Which CD4 T cells subsets, e.g., Th17 or Th-GMCSF cells, are relevant for the induction of autoimmunity in the eye, and how do they dynamically interact with the retina and with antigen presenting cells? What role do other cellular subsets, such as CD8 T cells and other soluble factors (e.g., CXCL12 or TNFα), play in this context? These are still open questions to be addressed in future studies.
In terms of pathological changes in the CNS compartments during neuroinflammation, a shift of the microglial network from a probing toward an activated morphology revealed the same local signs of gliosis previously described in the brain stem and spinal cord (34). In contrast to the results of intravital imaging studies of the inflamed brain (35, 36), phagocytic cells (characterized by amoeboid shape) only moved rapidly in the perivascular space of the inflamed eye, probably because there were no conduits to orient their motion in the retinal parenchyma. Which factors inhibit or trigger the conduits for immune cells in the CNS is not yet known. Interestingly, during inflammation the cells move perivascularly toward the optic nerve head, implying that cell immigration can be initiated in the eye during neuroinflammation and that the cells then move on via the optic nerve toward the inner regions of the CNS. This suggests that the fiber tracks of the optic nerve can act as a bidirectional highway for migrating cells.
Based on these observations, we assumed that in our model, not only the microglial network in the retina but also the neuronal compartment may be affected. Surprisingly, the GCL seems to be able to compensate damaging mechanisms associated with neuronal calcium in our model. Repeated neuronal calcium imaging, using a FRET-based calcium indicator genetically expressed under the Thy1 promoter in CerTN L15 mice (37), showed rather low and only transient dysfunctional calcium signaling in these neurons. In the inflamed brain, the highly dynamic peripheral immune inflammation and gliosis lead to neuronal dysfunction (34, 38), neuronal damage, and finally to neuronal death already at early stages of the disease. In contrast, the inflamed eye showed massive, slow but directed immune infiltration from the optic nerve head toward the retinal periphery, similar gliosis, but only negligible calcium-associated neuronal dysfunction at onset and peak of EAU. It should be noted that, due to the differential expression of the calcium sensor in our model, not all neuronal cells were visible, particularly rods and cones. A delayed effect of the inflammation on the calcium signaling of the retinal ganglion cells cannot be excluded. Repeated retinal intravital imaging experiments during the chronic phase of the disease will shed light on a possible accumulation of calcium-associated neuronal stress leading to late neuronal damage.

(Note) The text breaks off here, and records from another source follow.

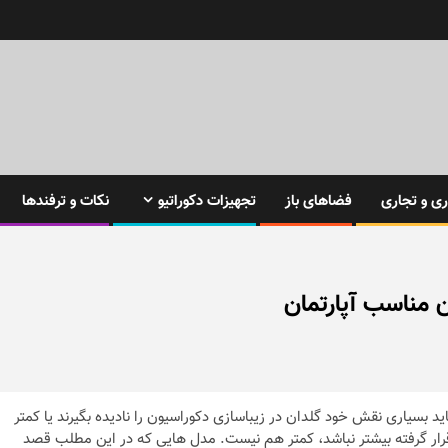
ی و تجاری
فضاهای باز
تجهیزات دکوراتیو
نکات و ترفندها
ن مناسب آپارتمان
 بسیاری نقش خود گلدان در زیباسازی دکوراسیون را نادیده بگیرند یا کمتر
رار گرفته بیشتر نباشد، کمتر هم نیست. مدل هایی که در این مطلب قصد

Moreover, the extent of neuronal damage to inner CNS compartments in our model, the EAU, is unclear. Similarly, reversible or irreversible effects of pathogenic CD4+ T cells, phagocytes (macrophages and activated microglia) and activated astrocytes on the neuronal function of the retina, in EAE, have not been investigated yet and are also unclear. If the latter is confirmed, the novel technology presented here will make non-invasive monitoring over time of treatment effects in chronic neuroinflammation and therapeutic tracing on single cell level in one individual possible. On the one hand, this will lead to a better understanding of relevant patho-mechanisms and, on the other hand, to a dramatic reduction of experimental animals.

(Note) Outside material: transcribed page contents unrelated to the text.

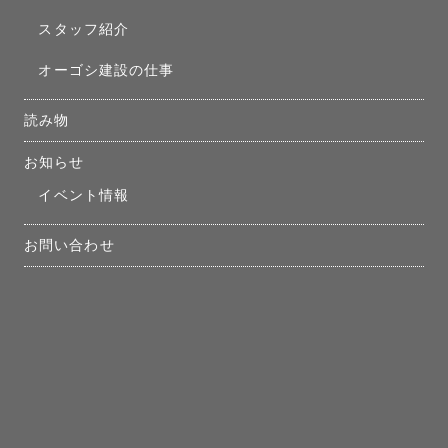
スタッフ紹介
オーゴシ建設の仕事
読み物
お知らせ
イベント情報
お問い合わせ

The newly developed retinal imaging approach presented here promises to yield new insights not only into neuroinflammatory but also into neurodegenerative mechanisms. Retinal pathology has recently been intensively discussed in the context of Alzheimer disease, Parkinson disease, and amyotrophic lateral sclerosis (39, 40). Furthermore, unprecedented breakthroughs are possible in the context of pathologies such as genetic vasculature diseases and diabetes type I (41, 42), which are associated with changes of the retinal vasculature, including main blood vessels and capillaries. In terms of elucidation of immune responses, the combination of our approach with genetic EAU models (11), in which tertiary lymphoid organs have been detected within the retina, will allow monitoring of lymphocytic maturation over the whole duration of the immune reaction.
Materials and Methods
Two-Photon Laser-Scanning Microscopy (TPLSM)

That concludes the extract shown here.